We represent hundreds of new international clients each year – and speak with several thousands of clients in over 50 countries. Many of these individuals are Expats who have the same questions, fears, and concerns regarding the current state of the law, and how Citizen-Based Taxation impacts their ability to comfortably build and thrive outside of the US borders.

These 10 questions are not necessarily the most important questions, but they are the questions we receive most often from our Expat clients.

*When it comes to getting into compliance, our tax law firm focuses exclusively on IRS Offshore Disclosure. We do not provide tax planning services or assist you in preparing for compliance; we are the law firm (one of the only law firms worldwide exclusively practicing in this niche) you call once you realize you are already out of compliance, and facing some serious penalties.

By understanding the 10 following topics, it may better prepare you to avoid any future fine or penalty for noncompliance – but we always recommend that you speak with an experienced international tax planning firm before making any cross-border relocation.

Am I Still Subject to U.S. Tax?

Yes, because United States practices Citizen-Based Taxation.  That means, that no matter where in the world you reside, you are still subject to US tax (unless you are a non-U.S. person without certain types of U.S. Sourced Income). To clarify, individuals who are subject to US tax include: U.S. Citizens, Legal Permanent Residents, certain temporary Visa Holders who pass the Substantial Presence Test (H-1B, L-1, E-2), and Long-Term Residents who did not properly file a form 8854 and renounce or relinquish their citizenship/residency.

There are many myths and folklore involving U.S. Tax Law and Expat Rules, such as once you live outside of the United States for 25 years, you are no longer subject to US tax – but that is not true. If you fall into one of the aforementioned categories of individuals, then you need to file a US tax return each year and report your worldwide Income.

Even though you must report this income, depending on the type and category of foreign income you are earning, you may qualify for the Foreign Earned Income Exclusion or the Foreign Tax Credit. In some circumstances, you can combine them both to reduce taxes — such as highly compensated earners (not just employees).

Do I have to Include Offshore Tax-Free Income?

Yes. But, it should be noted that the United States has entered into tax treaties with many different countries. Therefore, even though the money is “taxable,” you may still receive an exclusion for the income.
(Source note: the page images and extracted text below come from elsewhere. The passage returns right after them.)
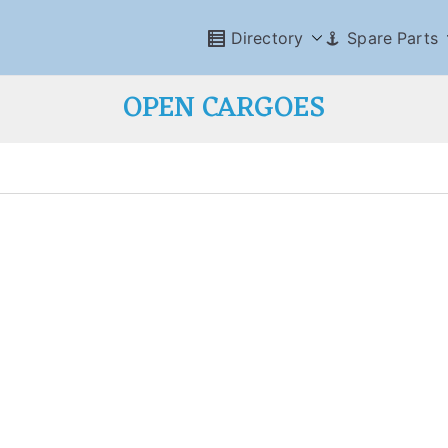
Directory
Spare Parts
OPEN CARGOES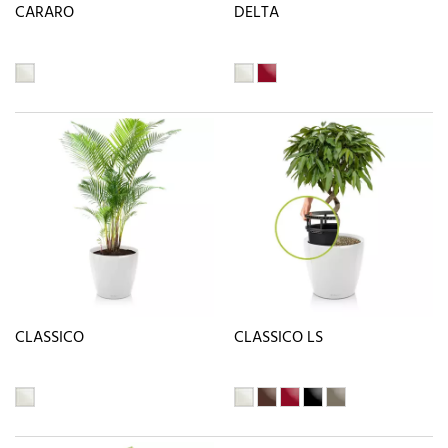
CARARO
DELTA
CLASSICO
CLASSICO LS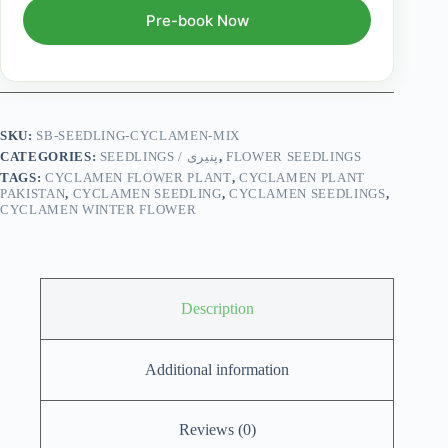
Pre-book Now
SKU:
SB-SEEDLING-CYCLAMEN-MIX
CATEGORIES:
SEEDLINGS / پنیری
,
FLOWER SEEDLINGS
TAGS:
CYCLAMEN FLOWER PLANT
,
CYCLAMEN PLANT
PAKISTAN
,
CYCLAMEN SEEDLING
,
CYCLAMEN SEEDLINGS
,
CYCLAMEN WINTER FLOWER
Description
Additional information
Reviews (0)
The U.S. Taxes everything. For example, if you live in Hong Kong and earn bank interest income, then you have to report the income. If you live in India and your PPF is earning (but not distributing) interest, capital gains, or dividends, that must be included as well.

Likewise, if you have a savings account in Ireland that is tax-free by the government, or you are earning rental income in South Africa that is below the threshold requirement for having to report it in South Africa, it does not mean it will be excluded from your U.S. Tax Return.

In other words, all foreign income is potentially taxable.  The idea of CBT (Citizen Based Taxation) and Worldwide Income Tax go hand-in-hand, and means that the U.S. taxes individuals on income they earn anywhere in the world (aka Worldwide Income). As a result, just because you are temporarily or permanently residing abroad, does not mean you should stop reporting worldwide income. This is especially true if you recently moved abroad and believe you will never return to the United States.

Trust us, we have represented enough people who let us know they moved abroad in their younger years (thinking they would never relocate back to the United States) only to settle down, get married and realize there are many benefits to raising children in the United States – and want to come “home.”

Do I report ownership In a Foreign Company?

Usually, and this is where stars get a little more complicated, but we’re going to keep it basic and simple. If you are a U.S. Expat residing overseas and you have ownership interest in a foreign company, the threshold requirement to determine is whether you have ownership in a Foreign Corporation or a Controlled Foreign Corporation.

The test is relatively simple: if the foreign corporation is owned more than 50% by U.S. persons who each own (attribution rules apply) at least 10% interest in the Corporation, then it is a controlled foreign corporation and you will be subject to US tax and reporting rules that are much stricter than normal for certain types of income.

Primarily, the rules such as Subpart F income involve passive income — with the goal of the U.S. government is to disallow controlled foreign corporations from accumulating significant wealth abroad, only to distribute it later as passive income (or issue “loans” to the owners), and avoid annual tax and reporting requirements.

Alternatively, if you happen to have ownership in a foreign corporation that is owned primarily by foreigners, then it is not a controlled foreign corporation and the same rules do not apply. Nevertheless, if you own at least 10% ownership (or have control thereof or other potential threshold requirements) then you must also file a form 5471 (you would file the form 5471 if you have at least 10% ownership in either a foreign corporation or controlled foreign corporation).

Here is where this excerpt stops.